Distribution of Usage Across Area Types

sns.set(rc={"figure.figsize":(15, 6)})
median_usage = (bbdf_county_pov_usage
                .groupby('rucc_area')['Usage']
                .median()
                .sort_values(ascending=False)
                .round(2)
               )
(sns.boxenplot(
    data = bbdf_county_pov_usage,
    y='Usage', x = 'rucc_area' , 
    order = median_usage.index ,
 ).set(title = "Aggregated Broadband Usage (25MBPS+) By Area Type \n\n High Population Areas Have More Access to Broadband Than Other")
);
(sns.kdeplot(
    data = bbdf_county_pov_usage,
    x='Usage', 
    hue = 'rucc_area',
    palette= {'Metro <1M' : '#fc8d59',
              'Metro 1M':'#fc8d59',
              'Metro <.25M':'#fc8d59', 
              'RMetro <2.5K':'blue', 
              'RNon-Metro <2.5K':'blue', 
              'UMetro <20K':'#d8daeb', 
              'UMetro >20K':'#d8daeb',                
              'UNon-Metro >20K':'#d8daeb', 
              'UNon-Metro <20K':'#d8daeb'},
      fill = True
    ).set(title = "Distribution Of Boradband Usage (25MBPS+) By Area Type \n\n Significant Distinction in Access To Broadband Depending On Where You Live")
);

plt.axvline(x=bbdf_county_pov_usage.Usage.median(), label='Median Usage', lw=4, color = 'gray');
plt.text(x = bbdf_county_pov_usage.Usage.median() + 0.025, y = 0.45, s="Median Usage", color='#404040', size='large');
plt.text(x = 0.75, y = 0.3, s="Metro", color='#fc8d59', size='medium');
plt.text(x = -.05, y = 0.3, s="Rural", color='blue', size='medium');
plt.text(x = 0.05, y = 0.45, s="Urban", color='#d8daeb', size='medium');
bbdf_county_pov_usage.groupby('rucc_area')['Usage'].median().round(2)
rucc_area
Metro 1M            0.67
Metro <.25M         0.50
Metro <1M           0.54
RMetro <2.5K        0.17
RNon-Metro <2.5K    0.20
UMetro <20K         0.27
UMetro >20K         0.49
UNon-Metro <20K     0.32
UNon-Metro >20K     0.52
Name: Usage, dtype: float64
bbdf_county_pov_usage.groupby('county_category')['Usage'].median().round(2)
county_category
Metro    0.56
Rural    0.19
Urban    0.35
Name: Usage, dtype: float64

Observations:

Above chart shows distribution of %usage by area types based on RUCC.

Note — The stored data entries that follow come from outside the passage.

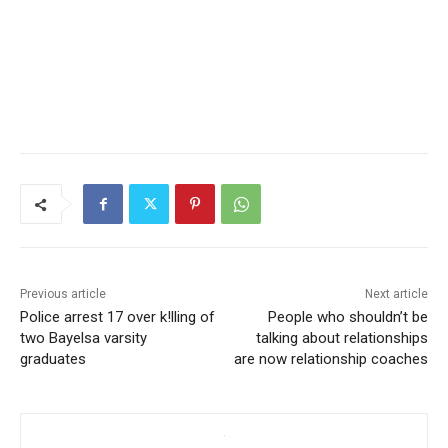
Previous article
Next article
Police arrest 17 over k!lling of
People who shouldn’t be
two Bayelsa varsity
talking about relationships
graduates
are now relationship coaches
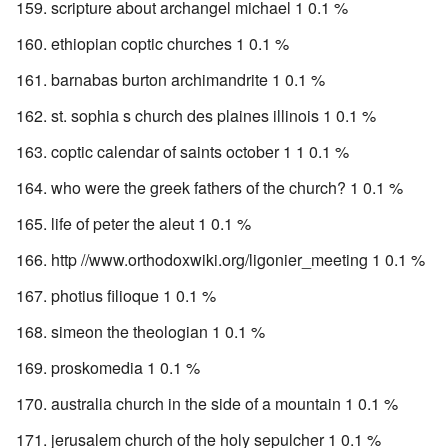
scripture about archangel michael 1 0.1 %
ethiopian coptic churches 1 0.1 %
barnabas burton archimandrite 1 0.1 %
st. sophia s church des plaines illinois 1 0.1 %
coptic calendar of saints october 1 1 0.1 %
who were the greek fathers of the church? 1 0.1 %
life of peter the aleut 1 0.1 %
http //www.orthodoxwiki.org/ligonier_meeting 1 0.1 %
photius filioque 1 0.1 %
simeon the theologian 1 0.1 %
proskomedia 1 0.1 %
australia church in the side of a mountain 1 0.1 %
jerusalem church of the holy sepulcher 1 0.1 %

  1. We can clearly see that rural areas in the US have significantly lower access to broadband internet compared to metro areas.

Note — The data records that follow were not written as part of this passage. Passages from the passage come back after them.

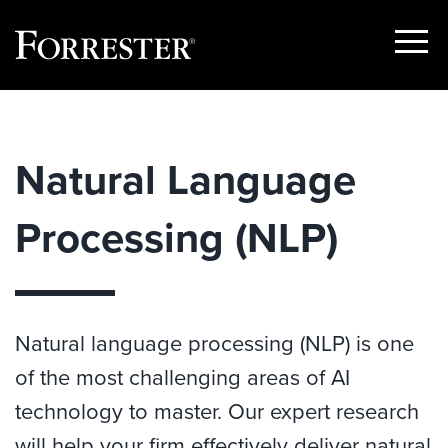
Show
Menu
Skip
to
content
Natural Language
Processing (NLP)
Natural language processing (NLP) is one
of the most challenging areas of AI
technology to master. Our expert research
will help your firm effectively deliver natural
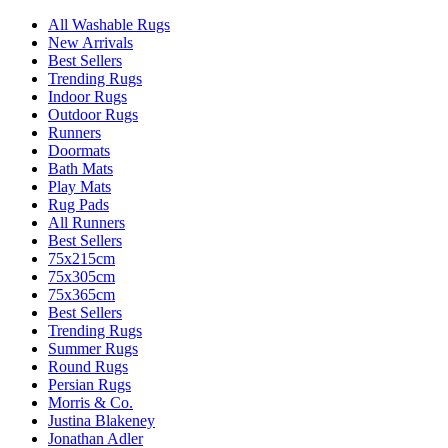
All Washable Rugs
New Arrivals
Best Sellers
Trending Rugs
Indoor Rugs
Outdoor Rugs
Runners
Doormats
Bath Mats
Play Mats
Rug Pads
All Runners
Best Sellers
75x215cm
75x305cm
75x365cm
Best Sellers
Trending Rugs
Summer Rugs
Round Rugs
Persian Rugs
Morris & Co.
Justina Blakeney
Jonathan Adler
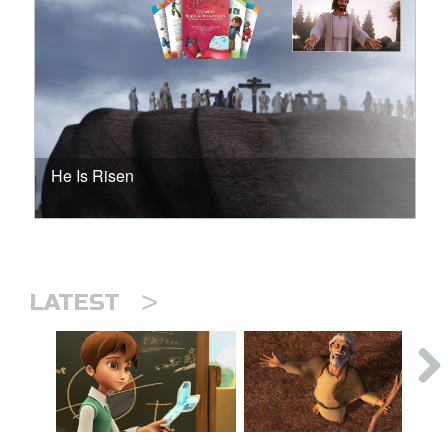
He Is Risen
>
LATEST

  2. There is ~37% differrence between households living in rural vs metro areas.

  3. Metro area shows bi-modal distribution. It's possible certain metro areas have much lower access to broadband internet. I will explore that in future analysis.

  4. 67% of households in metros with 1 million or more population have access to broadband !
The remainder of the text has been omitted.